_Work request_
Return each line of the data below verbatim; pictures are to be left out.

[Task input]

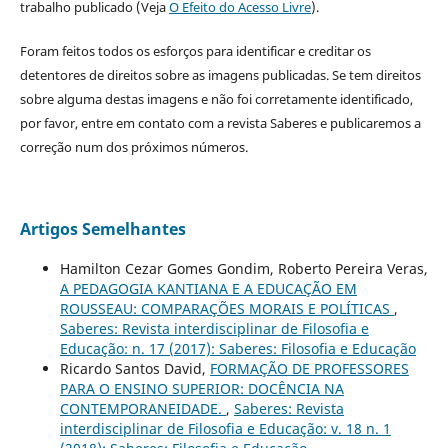
trabalho publicado (Veja
O Efeito do Acesso Livre
).
Foram feitos todos os esforços para identificar e creditar os
detentores de direitos sobre as imagens publicadas. Se tem direitos
sobre alguma destas imagens e não foi corretamente identificado,
por favor, entre em contato com a revista Saberes e publicaremos a
correção num dos próximos números.
Artigos Semelhantes
Hamilton Cezar Gomes Gondim, Roberto Pereira Veras,
A PEDAGOGIA KANTIANA E A EDUCAÇÃO EM
ROUSSEAU: COMPARAÇÕES MORAIS E POLÍTICAS
,
Saberes: Revista interdisciplinar de Filosofia e
Educação: n. 17 (2017): Saberes: Filosofia e Educação
Ricardo Santos David,
FORMAÇÃO DE PROFESSORES
PARA O ENSINO SUPERIOR: DOCÊNCIA NA
CONTEMPORANEIDADE.
,
Saberes: Revista
interdisciplinar de Filosofia e Educação: v. 18 n. 1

[/Task input]

_Reply_
trabalho publicado (Veja
O Efeito do Acesso Livre
).
Foram feitos todos os esforços para identificar e creditar os
detentores de direitos sobre as imagens publicadas. Se tem direitos
sobre alguma destas imagens e não foi corretamente identificado,
por favor, entre em contato com a revista Saberes e publicaremos a
correção num dos próximos números.
Artigos Semelhantes
Hamilton Cezar Gomes Gondim, Roberto Pereira Veras,
A PEDAGOGIA KANTIANA E A EDUCAÇÃO EM
ROUSSEAU: COMPARAÇÕES MORAIS E POLÍTICAS
,
Saberes: Revista interdisciplinar de Filosofia e
Educação: n. 17 (2017): Saberes: Filosofia e Educação
Ricardo Santos David,
FORMAÇÃO DE PROFESSORES
PARA O ENSINO SUPERIOR: DOCÊNCIA NA
CONTEMPORANEIDADE.
,
Saberes: Revista
interdisciplinar de Filosofia e Educação: v. 18 n. 1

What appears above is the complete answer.